Material provided:
━━━━━━━━━━━━━━━━━━━━

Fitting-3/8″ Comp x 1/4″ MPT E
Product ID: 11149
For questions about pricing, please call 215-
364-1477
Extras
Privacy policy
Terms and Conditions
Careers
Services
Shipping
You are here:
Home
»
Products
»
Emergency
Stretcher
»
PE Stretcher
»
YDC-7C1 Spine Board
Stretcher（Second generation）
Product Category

━━━━━━━━━━━━━━━━━━━━

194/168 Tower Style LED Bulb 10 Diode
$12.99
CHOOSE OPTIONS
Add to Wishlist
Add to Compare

━━━━━━━━━━━━━━━━━━━━

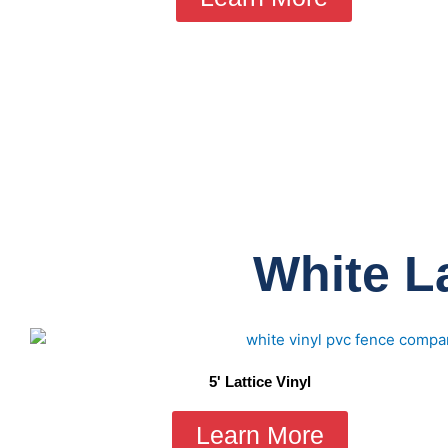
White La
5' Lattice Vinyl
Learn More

━━━━━━━━━━━━━━━━━━━━

Your goal:
Show every line in the entries where the string "Stretcher" occurs.

Solution to this task:
Stretcher
PE Stretcher
Stretcher（Second generation）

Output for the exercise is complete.